On the other hand, despite its small size, HCQ, a safe drug recommended by WHO to treat other diseases (Roldan et al. 2020; Satarker et al. 2020), has been now shown to specifically bind NTD/CTD to inhibit the interactions of SARS-CoV-2 N protein with nucleic acids as well as to dissolve LLPS. This finding not only provides an acting mechanism for HCQ to manifest the anti-SARS-CoV-2 activity, but also unveils that the large interaction interfaces of SARS-CoV-2 N protein with nucleic acids as well as the associated LLPS are in fact druggable by small molecules, thus suggesting a promising strategy for further development of anti-SARS-CoV-2 drugs. Furthermore, HCQ appears to be the first existing drug which has been found to target LLPS, thus bearing immediate implications for further design of drugs in general by modulating LLPS of other protein–nucleic acid systems, whose roles in underlying various human diseases are just starting to be recognized.

At the fundamental level, the core mechanisms of LLPS induced by nucleic acids appear to be highly conserved (Dang et al. 2021a, b, c; Kang et al. 2019a, b; Song 2021). Consequently, HCQ which acts to target LLPS of N proteins is anticipated to be effective to most, if not all, variants of SARS-CoV-2. This may explain why African countries where HCQ is regularly in-taken to prevent malaria, have a low incidence of SARS-CoV-2 although they have very low vaccination rates (BBC news 2020). On the other hand, accumulating evidence suggests that the nucleic acid–induced LLPS is not only critical for the life cycles of coronaviruses, but might be also essential for other virus host interactions. This might thus rationalize the puzzling observations that HCQ was not only effective for SARS-CoV-2 and SARS-CoV-1, but also fot Dengue/Zika infections (Roldan et al. 2020; Satarker et al. 2020).

The relatively low binding affinities of HCQ to NTD/CTD of SARS-CoV-2 N protein (Kd of 112.1 and 57.1 μM respectively) rationalize the reports that HCQ is highly effective in preventing the infection as well as in treating the infection at the early stage (Roldan et al. 2020; Satarker et al. 2020; Seet et al. 2921). However, as shown in Fig. 2b, in the HCQ-CTD complex, two HCQ molecules utilize the aromatic rings to insert into the binding pockets within a cleft on the same side of the dimeric CTD structure. This unique HCQ-CTD structure might offer a promising strategy for further design of anti-SARS-CoV-2 drugs which are expected to own better affinity and specificity (Dang and Song 2021).
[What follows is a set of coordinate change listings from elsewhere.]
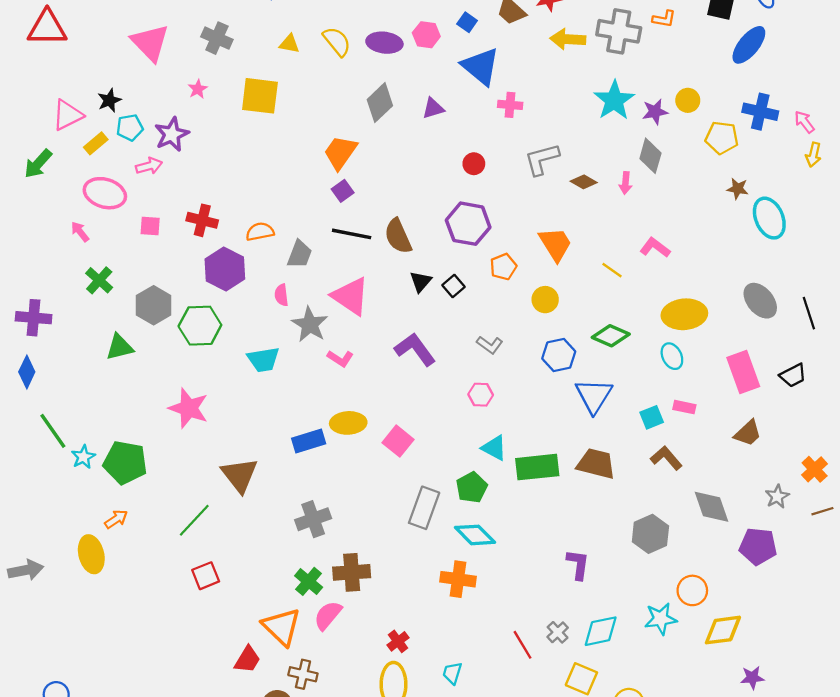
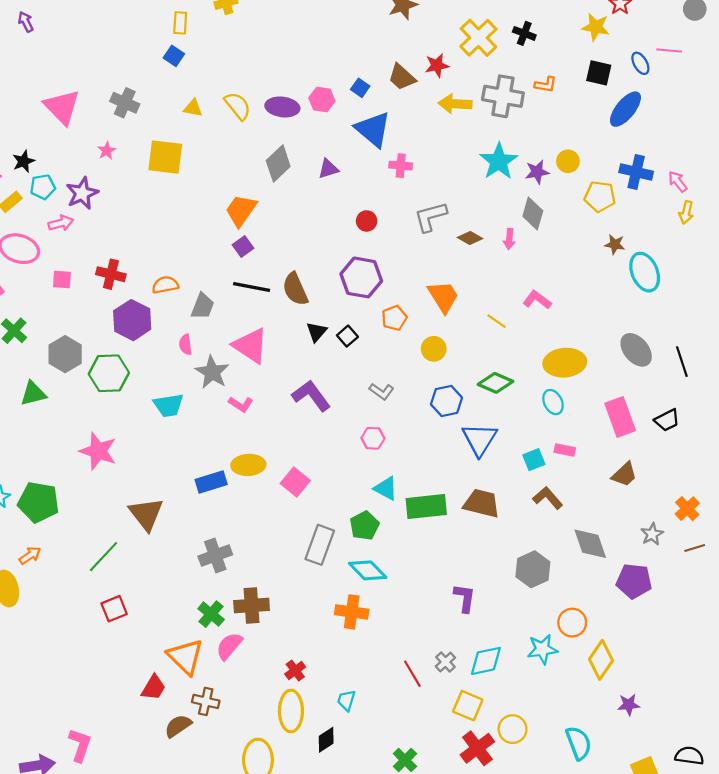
yellow diamond: (723, 630) -> (601, 660), turned -48

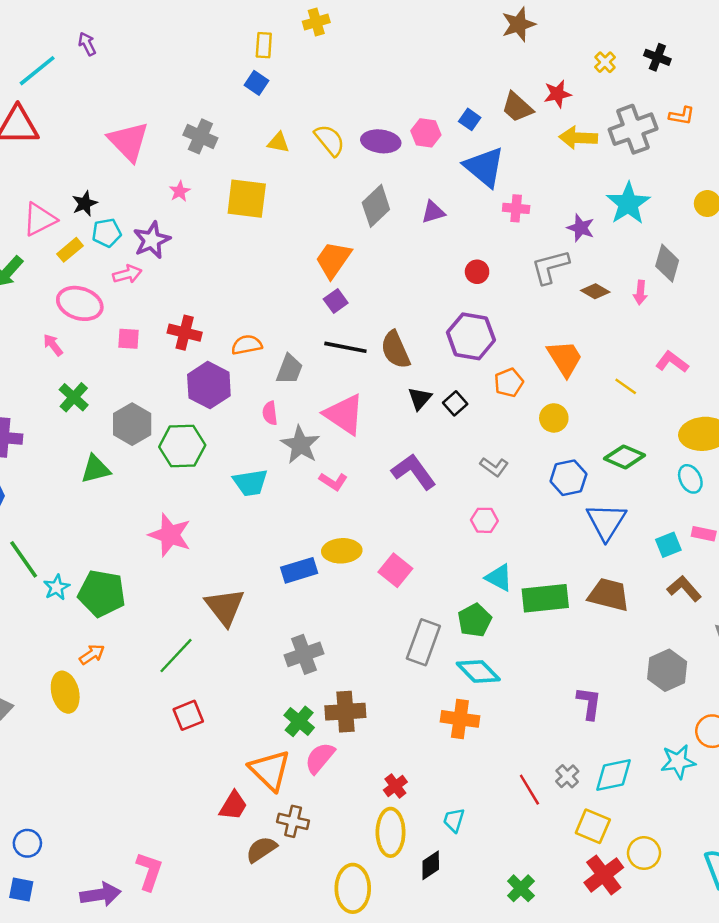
yellow cross: (478, 38) -> (605, 62), size x0.5
gray cross: (503, 96) -> (633, 129), turned -30
purple star: (537, 172) -> (581, 228), moved, turned 30

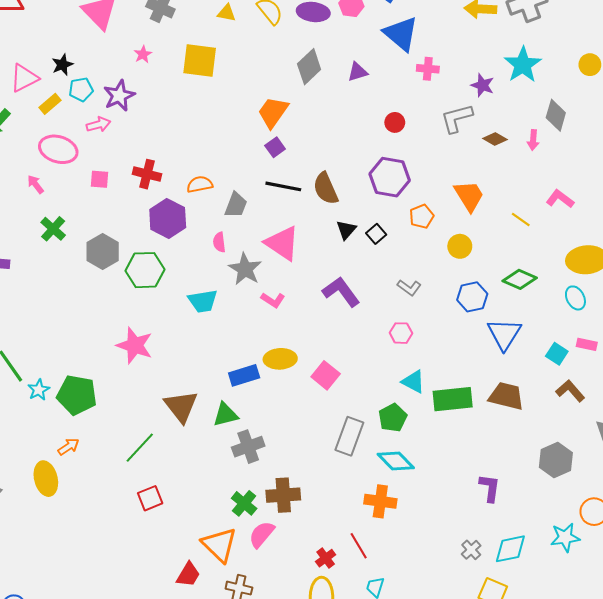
green triangle: (96, 469) -> (225, 415), moved
cyan square: (668, 545) -> (557, 354), turned -35
red line: (529, 790) -> (359, 546), moved

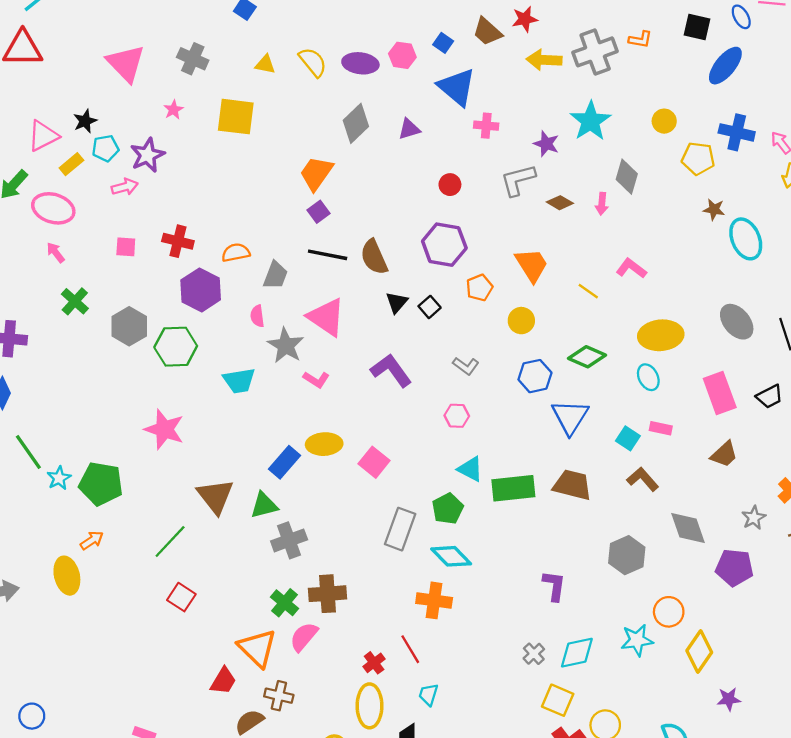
pink ellipse: (58, 149) -> (53, 208), moved
blue rectangle: (244, 375) -> (284, 462), turned -32
red square: (150, 498) -> (181, 597), turned -35

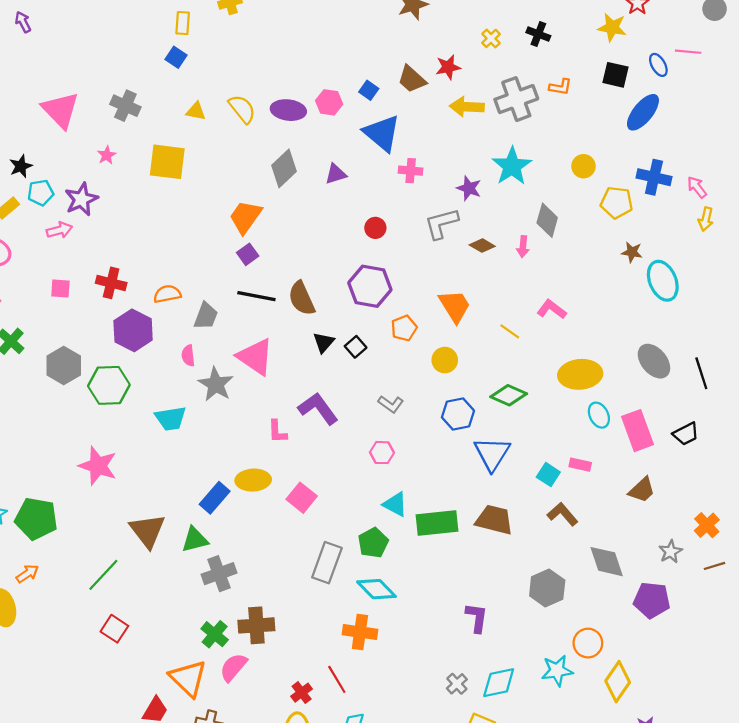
cyan ellipse: (648, 377) -> (599, 415), moved
pink L-shape: (316, 379) -> (277, 432), moved, turned 55

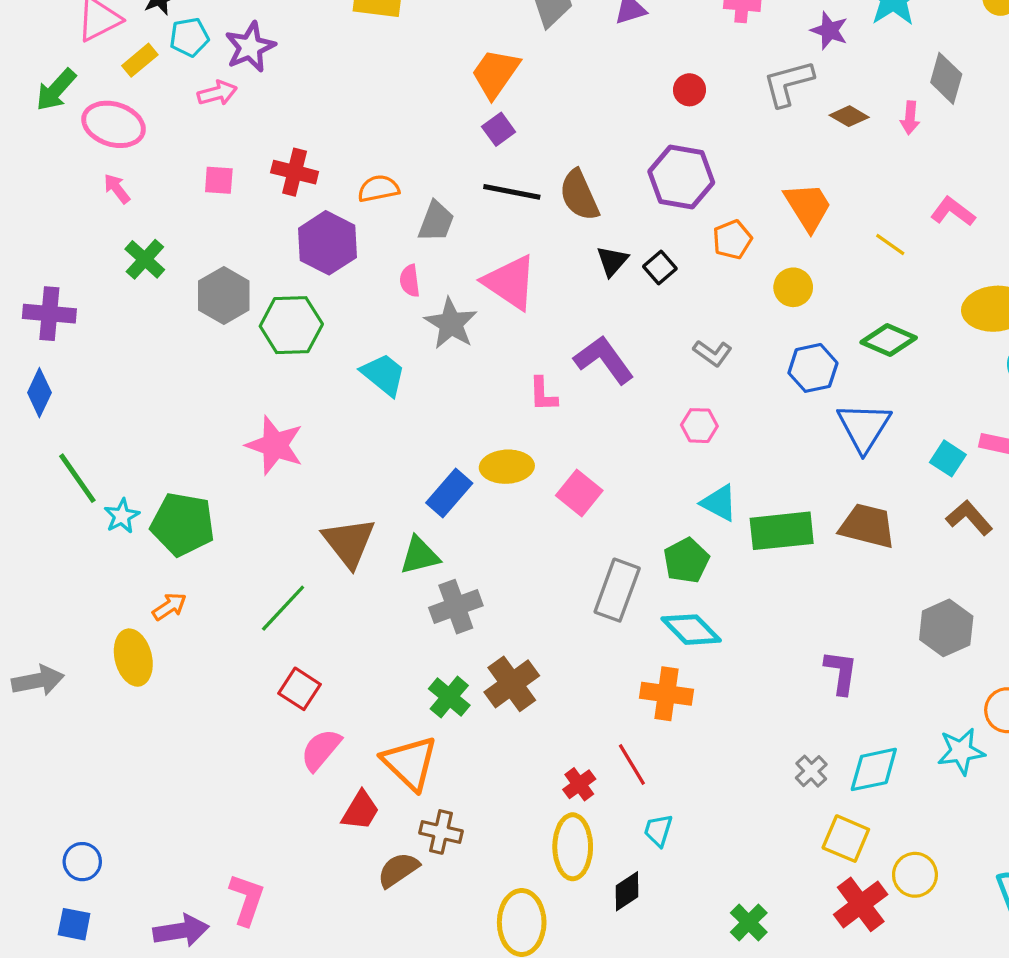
cyan trapezoid: (171, 418) -> (383, 375), turned -132
brown cross: (256, 625) -> (512, 684), turned -32
pink semicircle: (233, 667) -> (321, 750), moved

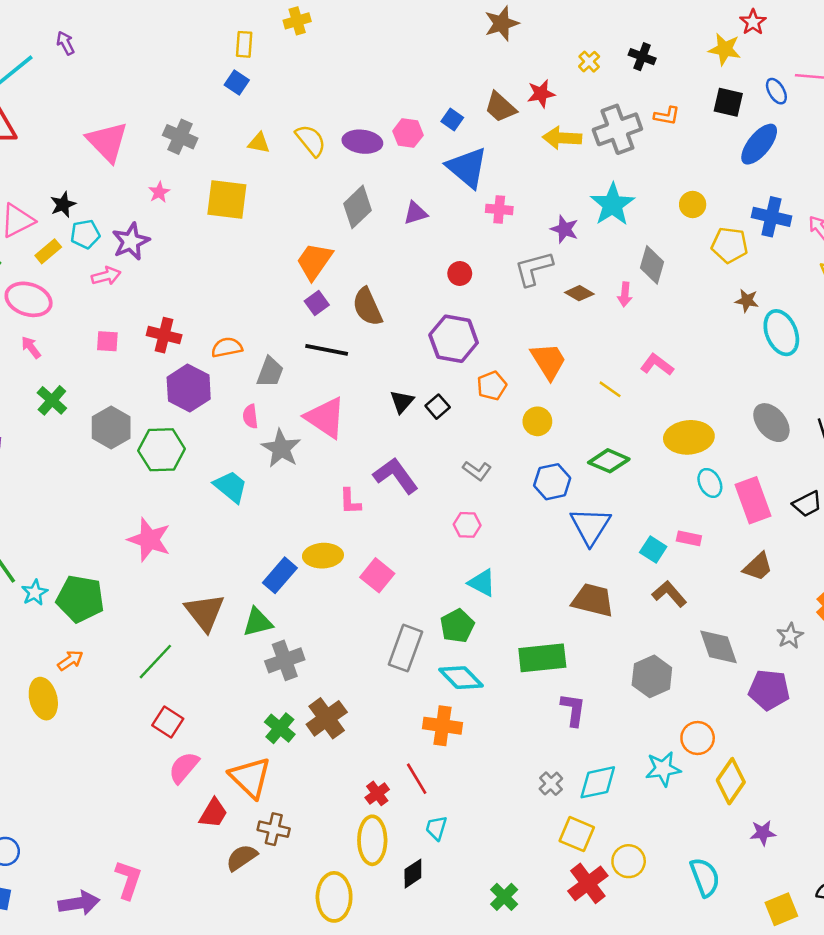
brown semicircle: (579, 195) -> (367, 307), moved
green rectangle: (782, 531) -> (542, 658), moved

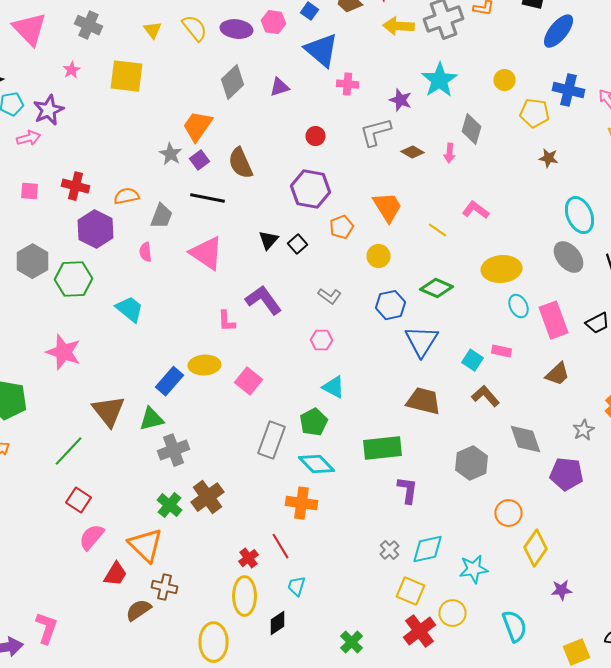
yellow triangle: (259, 143) -> (152, 30), turned 42
cyan ellipse: (781, 333) -> (580, 215), moved
gray star: (281, 448) -> (170, 154), moved, size x0.7
cyan star: (663, 769) -> (474, 569), moved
Briefly, by engineering the proper groups to link the aromatic rings of two HCQ molecules, the bivalent or even multivalent binders (DiHCQ) might be obtained (Fig. 3d). For such molecules, their Kd values are the time of the Kd values of individual groups (Song and Ni 1998). Furthermore, the bivalent/multivalent binders might also have the high specificity because the probability should be extremely low for human proteins to own such unique two HCQ-binding pockets observed on the dimeric CTD structure.

Here, we further propose to integrate the combinatorial chemistry and biophysical methods including experimental such as NMR and computational such as MD simulations (Shi et al. 2011; Dang and Song, 2021; Dang et al. 2022) to facilitate the high through-put design of bivalent or even multivalent small molecules by starting from HCQ in order to obtain more efficient anti-SARS-CoV-2 drugs, which are capable of binding the dimeric CTD of SARS-CoV-2 N protein not only with its two aromatic rings, but also with its linker groups.